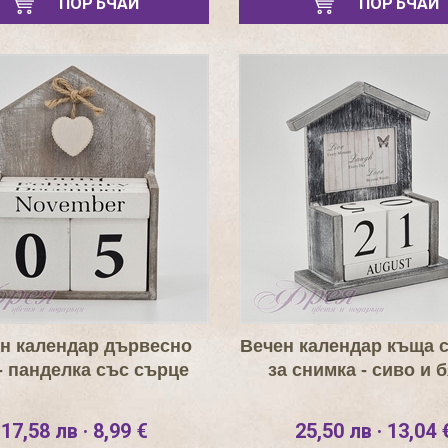
ПОРЪЧАЙ
ПОРЪЧАЙ
н календар дървесно
Вечен календар къща 
- панделка със сърце
за снимка - сиво и 
17,58 лв · 8,99 €
25,50 лв · 13,04 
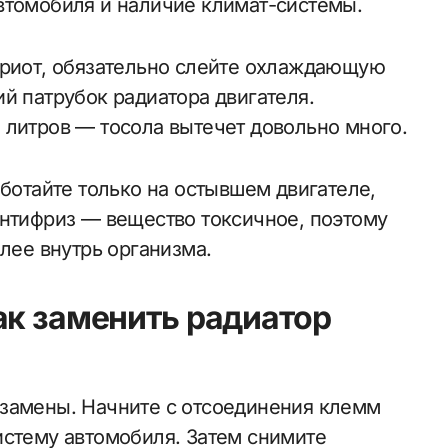
втомобиля и наличие климат-системы.
триот, обязательно слейте охлаждающую
й патрубок радиатора двигателя.
 литров — тосола вытечет довольно много.
аботайте только на остывшем двигателе,
Антифриз — вещество токсичное, поэтому
олее внутрь организма.
ак заменить радиатор
 замены. Начните с отсоединения клемм
истему автомобиля. Затем снимите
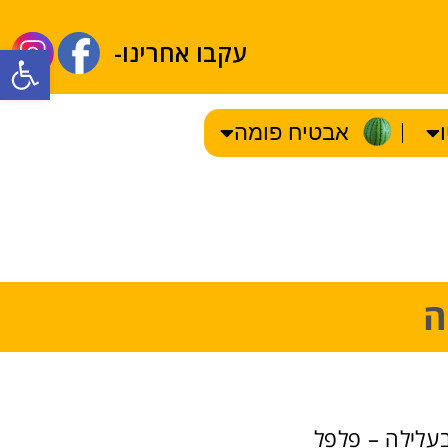
עקבו אחרינו-
olbar
אבטיח פומה
ה
עלילה – פלפל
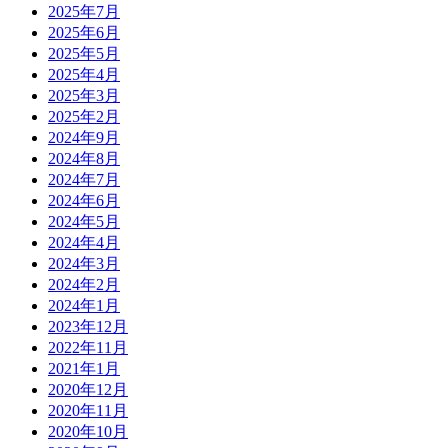
2025年7月
2025年6月
2025年5月
2025年4月
2025年3月
2025年2月
2024年9月
2024年8月
2024年7月
2024年6月
2024年5月
2024年4月
2024年3月
2024年2月
2024年1月
2023年12月
2022年11月
2021年1月
2020年12月
2020年11月
2020年10月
---
Everything in the entries above, apart from the images, should be printed exactly.

ПОРЪЧАЙ
ПОРЪЧАЙ
н календар дървесно
Вечен календар къща 
- панделка със сърце
за снимка - сиво и 
17,58 лв · 8,99 €
25,50 лв · 13,04 
втомобиля и наличие климат-системы.
триот, обязательно слейте охлаждающую
й патрубок радиатора двигателя.
 литров — тосола вытечет довольно много.
аботайте только на остывшем двигателе,
Антифриз — вещество токсичное, поэтому
олее внутрь организма.
ак заменить радиатор
 замены. Начните с отсоединения клемм
истему автомобиля. Затем снимите
עקבו אחרינו-
olbar
אבטיח פומה
ה
עלילה – פלפל
2025年7月
2025年6月
2025年5月
2025年4月
2025年3月
2025年2月
2024年9月
2024年8月
2024年7月
2024年6月
2024年5月
2024年4月
2024年3月
2024年2月
2024年1月
2023年12月
2022年11月
2021年1月
2020年12月
2020年11月
2020年10月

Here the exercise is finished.